En 1827, el botánico escocés Robert Brown descubrió un tembloroso movimiento aleatorio en los fragmentos internos de los granos de polen mediante un primitivo microscopio. Este incesante movimiento en zigzagueante no procedía de corrientes en el fluido, ni de la evaporación, ni de ninguna otra causa bien definida.
Ante este hallazgo, pues, Brown creyó haber encontrado al fin el secreto de la vida, la fuerza animadora de los organismos, como una suerte de motor interno.
Pero Brown era un buen científico (se le concedió el doctorado honoris causa de Oxford junto a Michael Faraday y John Dalton, e incluso había aconsejado a Darwin sobre qué equipo llevar en su expedición en el Beagle), así que no le bastaba con creer haber visto algo (o estar convencidísimo de que lo había visto) para fundar un credo.
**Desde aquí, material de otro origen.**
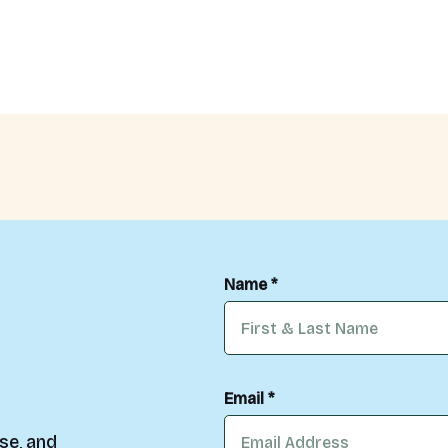
Name *
Email *
se, and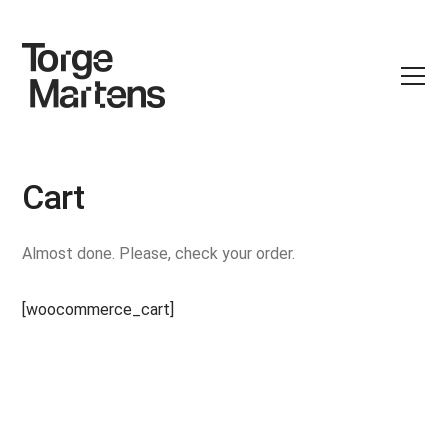
Cart
Almost done. Please, check your order.
[woocommerce_cart]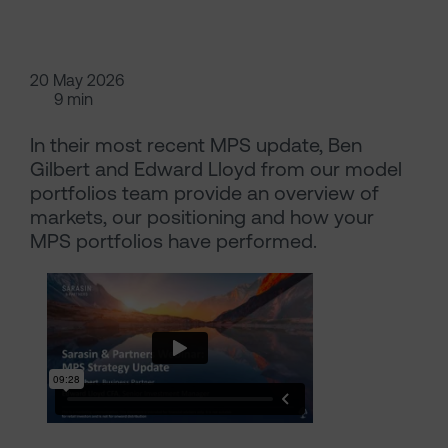
20 May 2026
9 min
In their most recent MPS update, Ben
Gilbert and Edward Lloyd from our model
portfolios team provide an overview of
markets, our positioning and how your
MPS portfolios have performed.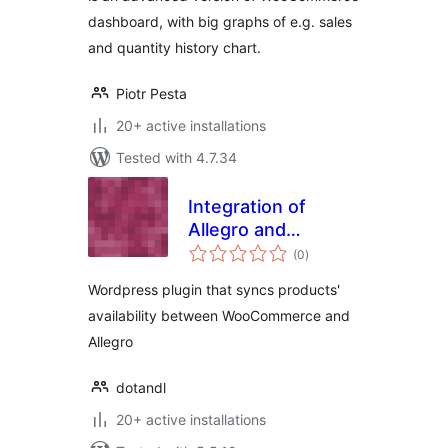
dashboard, with big graphs of e.g. sales
and quantity history chart.
Piotr Pesta
20+ active installations
Tested with 4.7.34
Integration of
Allegro and
total
WooCommerce
(0
)
ratings
Wordpress plugin that syncs products'
availability between WooCommerce and
Allegro
dotandl
20+ active installations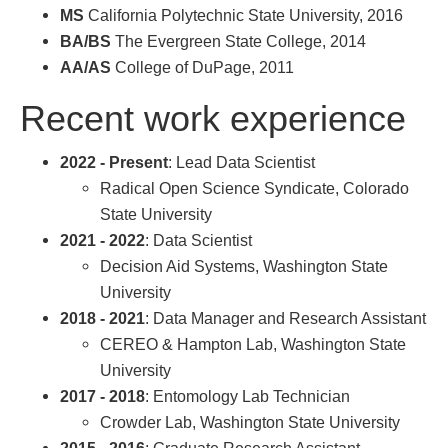
MS
California Polytechnic State University, 2016
BA/BS
The Evergreen State College, 2014
AA/AS
College of DuPage, 2011
Recent work experience
2022 - Present
: Lead Data Scientist
Radical Open Science Syndicate, Colorado
State University
2021 - 2022
: Data Scientist
Decision Aid Systems, Washington State
University
2018 - 2021
: Data Manager and Research Assistant
CEREO & Hampton Lab, Washington State
University
2017 - 2018
: Entomology Lab Technician
Crowder Lab, Washington State University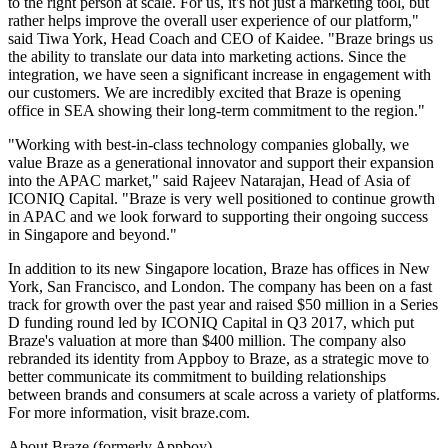
to the right person at scale. For us, it's not just a marketing tool, but
rather helps improve the overall user experience of our platform,"
said Tiwa York, Head Coach and CEO of Kaidee. "Braze brings us
the ability to translate our data into marketing actions. Since the
integration, we have seen a significant increase in engagement with
our customers. We are incredibly excited that Braze is opening
office in SEA showing their long-term commitment to the region."
"Working with best-in-class technology companies globally, we
value Braze as a generational innovator and support their expansion
into the APAC market," said Rajeev Natarajan, Head of Asia of
ICONIQ Capital. "Braze is very well positioned to continue growth
in APAC and we look forward to supporting their ongoing success
in Singapore and beyond."
In addition to its new Singapore location, Braze has offices in New
York, San Francisco, and London. The company has been on a fast
track for growth over the past year and raised $50 million in a Series
D funding round led by ICONIQ Capital in Q3 2017, which put
Braze's valuation at more than $400 million. The company also
rebranded its identity from Appboy to Braze, as a strategic move to
better communicate its commitment to building relationships
between brands and consumers at scale across a variety of platforms.
For more information, visit braze.com.
About Braze (formerly Appboy)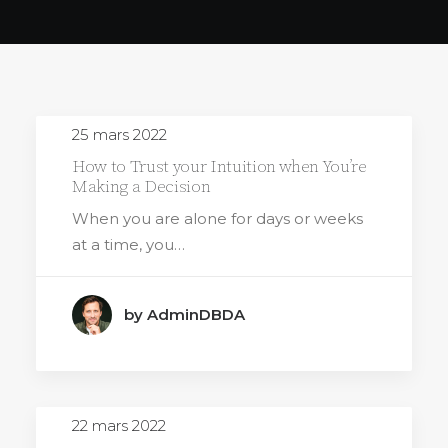
25 mars 2022
How to Trust your Intuition when You’re
Making a Decision
When you are alone for days or weeks
at a time, you…
by AdminDBDA
22 mars 2022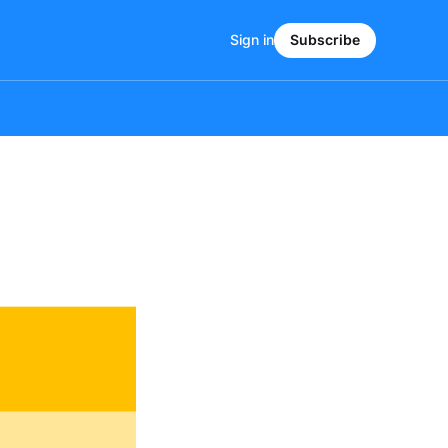
Sign in
Subscribe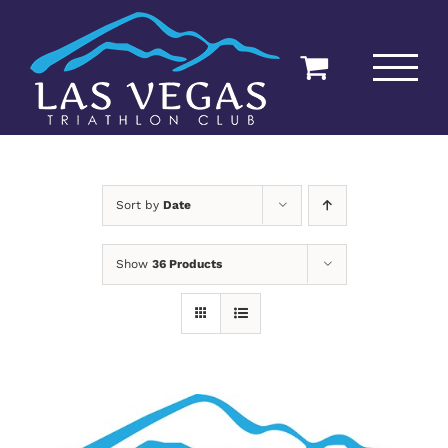
Skip
to
content
Sort by
Date
Show
36 Products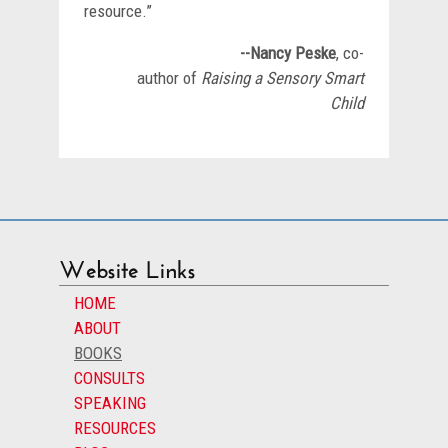
resource.”
--Nancy Peske
, co-
author of
Raising a Sensory Smart
Child
Website Links
HOME
ABOUT
BOOKS
CONSULTS
SPEAKING
RESOURCES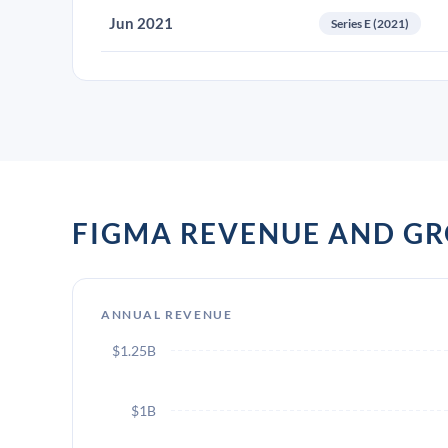
Jun 2021
Series E (2021)
FIGMA REVENUE AND G
ANNUAL REVENUE
$1.25B
$1B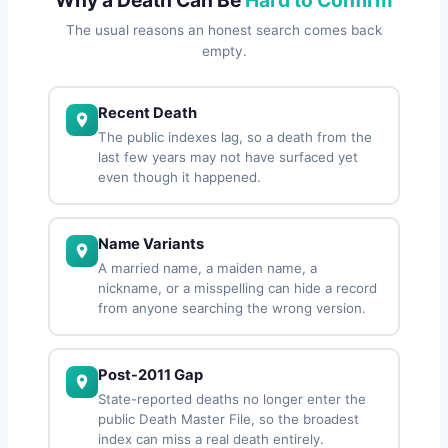
The usual reasons an honest search comes back
empty.
Recent Death
The public indexes lag, so a death from the
last few years may not have surfaced yet
even though it happened.
Name Variants
A married name, a maiden name, a
nickname, or a misspelling can hide a record
from anyone searching the wrong version.
Post-2011 Gap
State-reported deaths no longer enter the
public Death Master File, so the broadest
index can miss a real death entirely.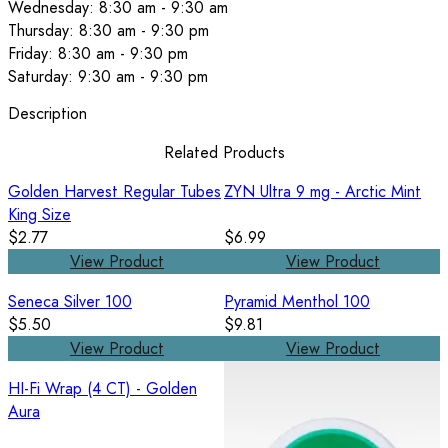
Wednesday: 8:30 am - 9:30 am
Thursday: 8:30 am - 9:30 pm
Friday: 8:30 am - 9:30 pm
Saturday: 9:30 am - 9:30 pm
Description
Related Products
Golden Harvest Regular Tubes
ZYN Ultra 9 mg - Arctic Mint
King Size
$2.77
$6.99
View Product
View Product
Seneca Silver 100
Pyramid Menthol 100
$5.50
$9.81
View Product
View Product
HI-Fi Wrap (4 CT) - Golden
Aura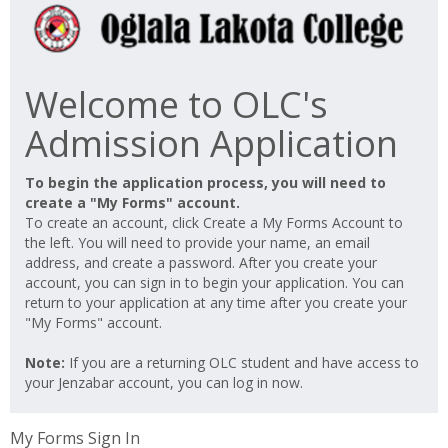
Welcome to OLC's
Admission Application
To begin the application process, you will need to
create a "My Forms" account.
To create an account, click Create a My Forms Account to
the left. You will need to provide your name, an email
address, and create a password. After you create your
account, you can sign in to begin your application. You can
return to your application at any time after you create your
"My Forms" account.
Note:
If you are a returning OLC student and have access to
your Jenzabar account, you can log in now.
My Forms Sign In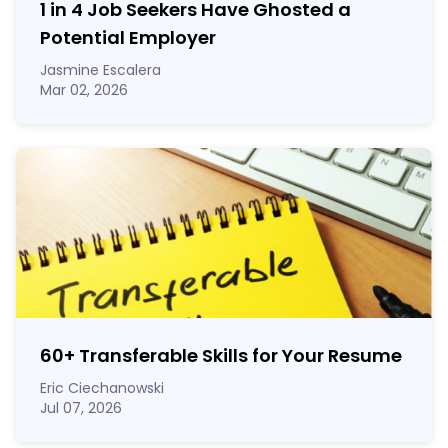
1 in 4 Job Seekers Have Ghosted a
Potential Employer
Jasmine Escalera
Mar 02, 2026
60
+
Transferable Skills for Your Resume
Eric Ciechanowski
Jul 07, 2026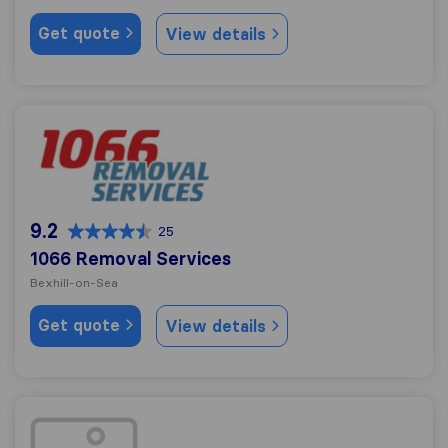
Get quote
View details
1066 Removal Services
9.2
25
1066 Removal Services
Bexhill-on-Sea
Get quote
View details
Chapmans Removals Hastings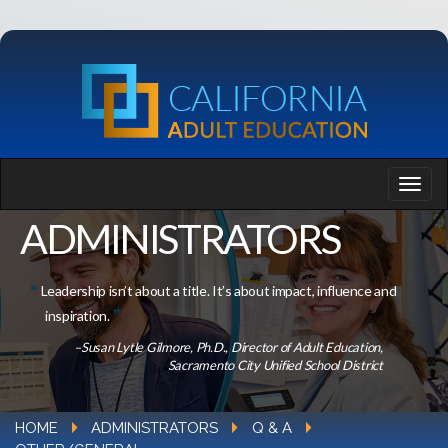
ADMINISTRATORS
Leadership isn’t about a title. It’s about impact, influence and
inspiration.
–Susan Lytle Gilmore, Ph.D., Director of Adult Education,
Sacramento City Unified School District
HOME
ADMINISTRATORS
Q & A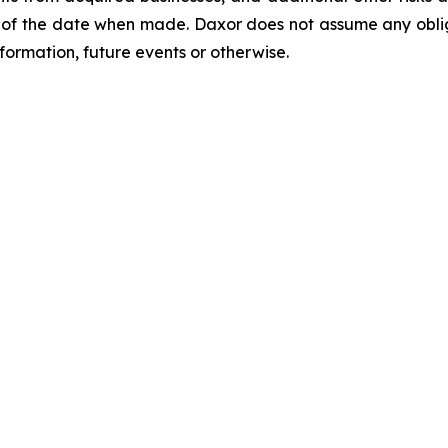
of the date when made. Daxor does not assume any oblig
formation, future events or otherwise.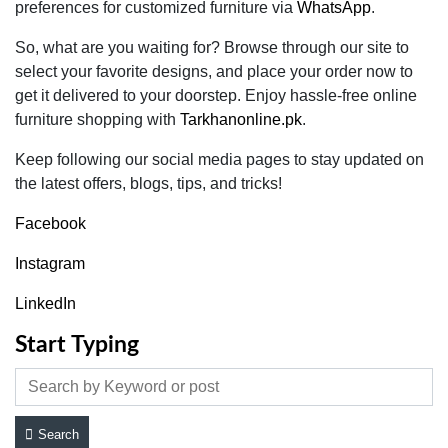
preferences for customized furniture via
WhatsApp
.
So, what are you waiting for? Browse through our site to
select your favorite designs, and place your order now to
get it delivered to your doorstep. Enjoy hassle-free online
furniture shopping with
Tarkhanonline.pk
.
Keep following our social media pages to stay updated on
the latest offers, blogs, tips, and tricks!
Facebook
Instagram
LinkedIn
Start Typing
Search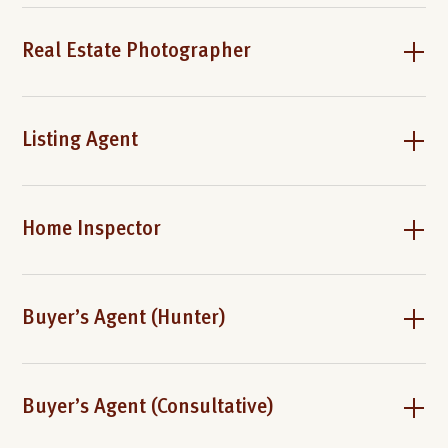
Real Estate Photographer
Listing Agent
Home Inspector
Buyer’s Agent (Hunter)
Buyer’s Agent (Consultative)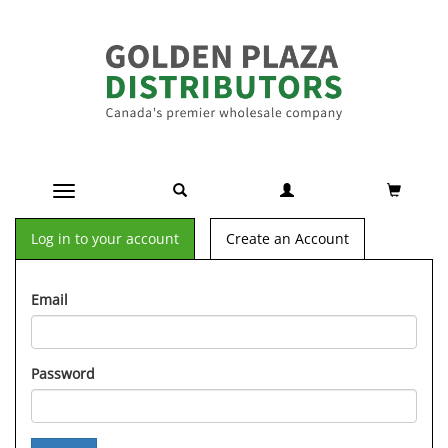
Toggle navigation
Log in to your account
Create an Account
Email
Password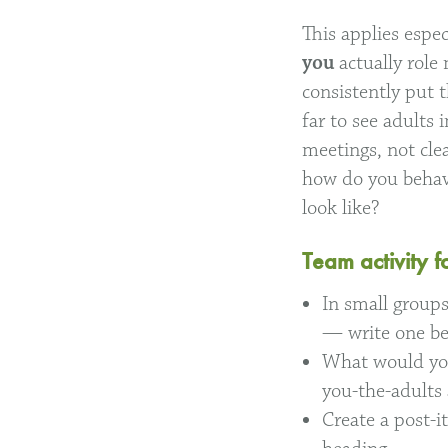
This applies espe
you
actually rol
consistently put 
far to see adults
meetings, not clea
how do you behav
look like?
Team activity f
In small groups
— write one be
What would you
you-the-adults 
Create a post-i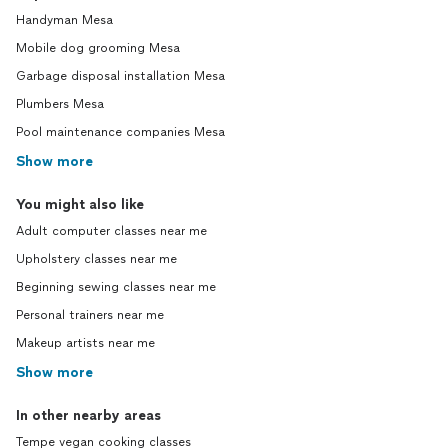
Handyman Mesa
Mobile dog grooming Mesa
Garbage disposal installation Mesa
Plumbers Mesa
Pool maintenance companies Mesa
Show more
You might also like
Adult computer classes near me
Upholstery classes near me
Beginning sewing classes near me
Personal trainers near me
Makeup artists near me
Show more
In other nearby areas
Tempe vegan cooking classes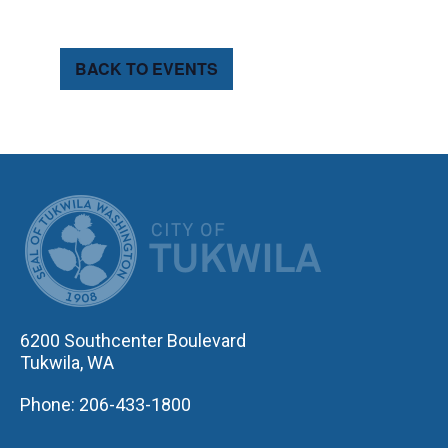
BACK TO EVENTS
CITY OF TUK
6200 Southcenter Boulevard
Tukwila, WA
Phone: 206-433-1800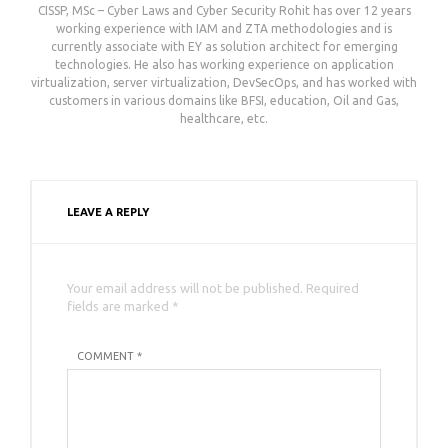
CISSP, MSc – Cyber Laws and Cyber Security Rohit has over 12 years
working experience with IAM and ZTA methodologies and is
currently associate with EY as solution architect for emerging
technologies. He also has working experience on application
virtualization, server virtualization, DevSecOps, and has worked with
customers in various domains like BFSI, education, Oil and Gas,
healthcare, etc.
LEAVE A REPLY
Your email address will not be published. Required
fields are marked *
COMMENT *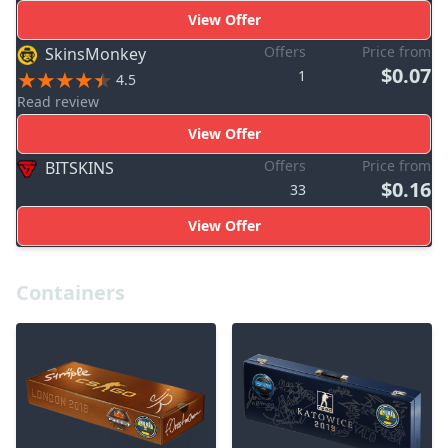
View Offer
Offers
Price from
SkinsMonkey
$0.07
1
4.5
Read review
View Offer
Offers
Price from
BITSKINS
$0.16
33
View Offer
Containers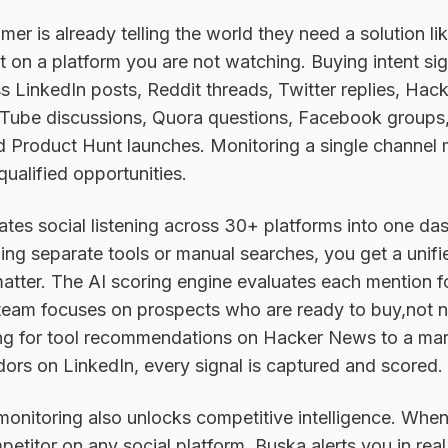
mer is already telling the world they need a solution li
it on a platform you are not watching. Buying intent sig
s LinkedIn posts, Reddit threads, Twitter replies, Ha
ube discussions, Quora questions, Facebook groups,
d Product Hunt launches. Monitoring a single channel
qualified opportunities.
tes social listening across 30+ platforms into one da
ling separate tools or manual searches, you get a unifi
atter. The AI scoring engine evaluates each mention f
 team focuses on prospects who are ready to buy,not n
ng for tool recommendations on Hacker News to a mark
rs on LinkedIn, every signal is captured and scored.
 monitoring also unlocks competitive intelligence. Wh
etitor on any social platform, Buska alerts you in real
Necesitaba más pruebas. En cualquier caso, su descubrimiento sí era, en cierto modo, una fuerza animadora, tal y como explica Martin A. Nowak en su libro Supercooperadores:
La clave que hubiera dado sentido a lo que Brown había presenciado llegó más de setenta y cinco años después, cuando Albert Einstein demostró que las diminutas partículas zigzagueantes eran impulsadas en su movimiento por moléculas invisibles que conformaban el agua de su alrededor. La existencia de las moléculas era algo que en 1905 todavía descartaban importantes figuras de los estamentos científicos. Einstein predijo que los movimientos al azar de las moléculas en un líquido que presionara a partículas más grandes y suspendidas se traducirían en movimientos irregulares de las partículas, y estos serían lo bastante grandes como para poderlos observar directamente con el microscopio. A partir de estos movimientos Einstein incluso pudo calcular las dimensiones del as moléculas. Aunque el movimiento browniano no resultó ser una fuerza vital, la observación de Brown abrió el camino para entender lo que ahora utilizamos para explicar la vida originaria.